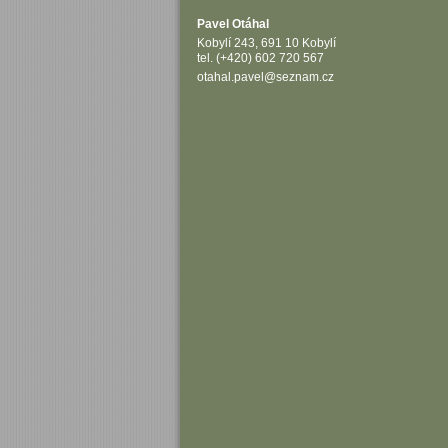
Pavel Otáhal
Kobylí 243, 691 10 Kobylí
tel. (+420) 602 720 567
otahal.pavel@seznam.cz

────────────────────

The answer should match the data above word for word, with no pictures in it.

Pavel Otáhal
Kobylí 243, 691 10 Kobylí
tel. (+420) 602 720 567
otahal.pavel@seznam.cz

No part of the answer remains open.